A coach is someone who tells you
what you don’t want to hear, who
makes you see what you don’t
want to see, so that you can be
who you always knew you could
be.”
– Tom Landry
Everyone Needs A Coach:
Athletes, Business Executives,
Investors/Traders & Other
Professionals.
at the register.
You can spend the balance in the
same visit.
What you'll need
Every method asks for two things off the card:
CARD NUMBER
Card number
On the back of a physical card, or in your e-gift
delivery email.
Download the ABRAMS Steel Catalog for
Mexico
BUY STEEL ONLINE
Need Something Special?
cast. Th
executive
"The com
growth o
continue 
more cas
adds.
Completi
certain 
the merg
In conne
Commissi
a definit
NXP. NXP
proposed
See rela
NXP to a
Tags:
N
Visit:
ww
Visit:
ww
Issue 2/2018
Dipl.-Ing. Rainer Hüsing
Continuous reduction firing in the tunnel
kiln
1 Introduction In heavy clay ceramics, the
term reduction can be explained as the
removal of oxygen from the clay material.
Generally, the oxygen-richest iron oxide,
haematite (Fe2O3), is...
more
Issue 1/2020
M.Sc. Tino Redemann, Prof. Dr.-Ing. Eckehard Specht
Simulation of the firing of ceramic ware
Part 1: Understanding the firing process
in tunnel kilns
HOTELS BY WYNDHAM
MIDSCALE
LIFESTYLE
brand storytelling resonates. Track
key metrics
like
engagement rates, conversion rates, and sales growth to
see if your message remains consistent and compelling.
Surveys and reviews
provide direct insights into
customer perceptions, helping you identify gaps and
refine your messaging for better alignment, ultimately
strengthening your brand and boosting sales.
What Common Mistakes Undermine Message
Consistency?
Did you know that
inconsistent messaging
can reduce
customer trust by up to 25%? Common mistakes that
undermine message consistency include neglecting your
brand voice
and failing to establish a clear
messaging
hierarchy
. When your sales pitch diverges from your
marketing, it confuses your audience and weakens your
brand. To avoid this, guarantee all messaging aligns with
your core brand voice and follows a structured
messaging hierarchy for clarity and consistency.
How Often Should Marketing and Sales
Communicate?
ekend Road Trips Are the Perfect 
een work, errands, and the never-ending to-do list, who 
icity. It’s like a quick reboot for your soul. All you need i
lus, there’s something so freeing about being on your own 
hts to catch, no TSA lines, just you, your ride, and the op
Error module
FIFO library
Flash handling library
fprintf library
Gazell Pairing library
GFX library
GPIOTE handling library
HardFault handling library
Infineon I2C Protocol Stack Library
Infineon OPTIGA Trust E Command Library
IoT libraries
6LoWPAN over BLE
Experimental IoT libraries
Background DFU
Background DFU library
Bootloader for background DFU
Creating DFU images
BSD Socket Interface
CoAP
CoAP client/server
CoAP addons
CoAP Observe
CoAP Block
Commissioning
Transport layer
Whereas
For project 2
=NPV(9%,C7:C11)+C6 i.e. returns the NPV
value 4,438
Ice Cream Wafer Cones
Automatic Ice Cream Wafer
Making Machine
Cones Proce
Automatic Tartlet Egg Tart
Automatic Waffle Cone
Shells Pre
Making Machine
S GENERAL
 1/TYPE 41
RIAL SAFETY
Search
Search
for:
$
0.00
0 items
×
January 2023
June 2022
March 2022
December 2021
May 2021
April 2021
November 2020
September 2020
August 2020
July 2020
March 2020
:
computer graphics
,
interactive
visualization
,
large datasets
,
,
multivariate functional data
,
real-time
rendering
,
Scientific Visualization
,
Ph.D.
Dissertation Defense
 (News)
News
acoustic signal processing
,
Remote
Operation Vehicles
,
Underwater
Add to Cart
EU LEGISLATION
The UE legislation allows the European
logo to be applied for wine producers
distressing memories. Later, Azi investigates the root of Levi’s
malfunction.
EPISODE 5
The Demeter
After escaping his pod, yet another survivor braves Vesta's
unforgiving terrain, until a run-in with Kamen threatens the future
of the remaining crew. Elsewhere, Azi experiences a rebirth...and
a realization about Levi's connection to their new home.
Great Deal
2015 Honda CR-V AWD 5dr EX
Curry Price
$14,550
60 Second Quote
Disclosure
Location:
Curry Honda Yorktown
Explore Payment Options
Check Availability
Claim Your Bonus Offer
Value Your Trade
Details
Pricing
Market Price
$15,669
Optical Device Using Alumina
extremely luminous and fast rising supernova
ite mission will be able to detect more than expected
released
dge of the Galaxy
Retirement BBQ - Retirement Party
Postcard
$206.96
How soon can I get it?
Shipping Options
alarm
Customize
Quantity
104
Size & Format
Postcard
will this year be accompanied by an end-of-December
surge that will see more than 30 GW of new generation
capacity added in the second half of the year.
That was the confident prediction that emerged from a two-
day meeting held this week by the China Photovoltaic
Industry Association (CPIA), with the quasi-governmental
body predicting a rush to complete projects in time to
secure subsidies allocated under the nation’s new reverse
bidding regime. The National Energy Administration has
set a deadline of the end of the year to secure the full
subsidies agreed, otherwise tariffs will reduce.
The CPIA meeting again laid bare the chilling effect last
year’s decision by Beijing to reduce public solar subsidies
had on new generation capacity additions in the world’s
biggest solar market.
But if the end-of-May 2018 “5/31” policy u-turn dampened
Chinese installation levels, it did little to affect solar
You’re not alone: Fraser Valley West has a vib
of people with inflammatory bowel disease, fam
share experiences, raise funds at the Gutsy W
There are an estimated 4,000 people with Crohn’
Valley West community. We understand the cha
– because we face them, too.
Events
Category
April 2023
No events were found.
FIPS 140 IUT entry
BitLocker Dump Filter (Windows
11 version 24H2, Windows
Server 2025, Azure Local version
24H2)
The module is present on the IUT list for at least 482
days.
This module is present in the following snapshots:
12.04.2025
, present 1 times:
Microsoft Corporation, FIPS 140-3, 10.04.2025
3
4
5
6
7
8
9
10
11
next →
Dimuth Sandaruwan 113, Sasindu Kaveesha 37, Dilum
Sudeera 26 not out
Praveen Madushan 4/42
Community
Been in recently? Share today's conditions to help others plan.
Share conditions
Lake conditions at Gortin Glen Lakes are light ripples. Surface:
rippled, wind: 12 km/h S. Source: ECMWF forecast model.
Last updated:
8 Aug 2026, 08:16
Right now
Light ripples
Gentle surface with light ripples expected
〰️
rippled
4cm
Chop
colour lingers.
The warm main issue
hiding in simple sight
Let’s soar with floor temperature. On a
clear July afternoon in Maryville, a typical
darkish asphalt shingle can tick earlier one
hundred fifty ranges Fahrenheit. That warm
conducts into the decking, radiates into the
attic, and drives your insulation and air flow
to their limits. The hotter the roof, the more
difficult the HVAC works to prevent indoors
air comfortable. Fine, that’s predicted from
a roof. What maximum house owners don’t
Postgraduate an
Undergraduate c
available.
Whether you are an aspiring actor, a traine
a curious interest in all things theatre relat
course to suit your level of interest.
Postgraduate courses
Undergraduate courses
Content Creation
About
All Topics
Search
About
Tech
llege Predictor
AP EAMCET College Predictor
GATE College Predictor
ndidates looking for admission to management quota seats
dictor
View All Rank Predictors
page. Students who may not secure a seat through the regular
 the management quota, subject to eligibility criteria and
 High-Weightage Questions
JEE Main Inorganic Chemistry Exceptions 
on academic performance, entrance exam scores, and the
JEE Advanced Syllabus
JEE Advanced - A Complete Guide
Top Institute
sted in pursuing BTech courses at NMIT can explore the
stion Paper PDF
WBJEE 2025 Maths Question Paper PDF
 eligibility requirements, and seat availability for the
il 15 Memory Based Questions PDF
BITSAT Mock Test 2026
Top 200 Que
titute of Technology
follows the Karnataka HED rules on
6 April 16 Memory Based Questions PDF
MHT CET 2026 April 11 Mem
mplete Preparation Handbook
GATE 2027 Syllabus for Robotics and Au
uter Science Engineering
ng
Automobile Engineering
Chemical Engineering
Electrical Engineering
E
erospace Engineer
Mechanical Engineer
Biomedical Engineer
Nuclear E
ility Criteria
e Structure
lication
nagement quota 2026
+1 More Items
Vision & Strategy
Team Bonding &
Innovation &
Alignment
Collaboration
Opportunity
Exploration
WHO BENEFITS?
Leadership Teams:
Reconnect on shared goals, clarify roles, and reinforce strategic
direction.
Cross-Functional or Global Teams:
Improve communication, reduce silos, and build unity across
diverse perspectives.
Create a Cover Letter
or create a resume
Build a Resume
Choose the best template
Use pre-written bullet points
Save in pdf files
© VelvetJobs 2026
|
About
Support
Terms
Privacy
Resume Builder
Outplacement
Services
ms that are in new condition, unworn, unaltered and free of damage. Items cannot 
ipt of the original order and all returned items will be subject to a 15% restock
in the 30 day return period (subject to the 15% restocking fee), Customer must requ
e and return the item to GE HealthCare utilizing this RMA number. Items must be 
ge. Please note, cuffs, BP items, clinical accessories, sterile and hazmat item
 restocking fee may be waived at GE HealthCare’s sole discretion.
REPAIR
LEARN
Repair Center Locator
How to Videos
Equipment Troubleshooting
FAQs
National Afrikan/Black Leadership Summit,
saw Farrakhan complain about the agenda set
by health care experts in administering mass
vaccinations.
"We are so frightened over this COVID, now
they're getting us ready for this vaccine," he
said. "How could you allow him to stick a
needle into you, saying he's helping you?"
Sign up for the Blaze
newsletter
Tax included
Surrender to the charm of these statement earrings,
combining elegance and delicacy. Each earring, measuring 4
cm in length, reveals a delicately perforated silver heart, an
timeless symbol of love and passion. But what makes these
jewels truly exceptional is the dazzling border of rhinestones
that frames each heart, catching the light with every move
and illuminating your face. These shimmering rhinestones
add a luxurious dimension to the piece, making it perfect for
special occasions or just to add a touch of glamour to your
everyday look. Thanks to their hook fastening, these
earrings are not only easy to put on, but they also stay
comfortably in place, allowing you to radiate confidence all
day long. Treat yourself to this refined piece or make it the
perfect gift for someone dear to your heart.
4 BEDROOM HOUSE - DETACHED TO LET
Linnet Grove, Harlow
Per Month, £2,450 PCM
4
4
================
▶ **Exercise aim**:
Reproduce verbatim the lines above, from the line with "diverse perspectives." through the line with "that frames each".

▶ **Problem solution**:
diverse perspectives.
Create a Cover Letter
or create a resume
Build a Resume
Choose the best template
Use pre-written bullet points
Save in pdf files
© VelvetJobs 2026
|
About
Support
Terms
Privacy
Resume Builder
Outplacement
Services
ms that are in new condition, unworn, unaltered and free of damage. Items cannot 
ipt of the original order and all returned items will be subject to a 15% restock
in the 30 day return period (subject to the 15% restocking fee), Customer must requ
e and return the item to GE HealthCare utilizing this RMA number. Items must be 
ge. Please note, cuffs, BP items, clinical accessories, sterile and hazmat item
 restocking fee may be waived at GE HealthCare’s sole discretion.
REPAIR
LEARN
Repair Center Locator
How to Videos
Equipment Troubleshooting
FAQs
National Afrikan/Black Leadership Summit,
saw Farrakhan complain about the agenda set
by health care experts in administering mass
vaccinations.
"We are so frightened over this COVID, now
they're getting us ready for this vaccine," he
said. "How could you allow him to stick a
needle into you, saying he's helping you?"
Sign up for the Blaze
newsletter
Tax included
Surrender to the charm of these statement earrings,
combining elegance and delicacy. Each earring, measuring 4
cm in length, reveals a delicately perforated silver heart, an
timeless symbol of love and passion. But what makes these
jewels truly exceptional is the dazzling border of rhinestones
that frames each heart, catching the light with every move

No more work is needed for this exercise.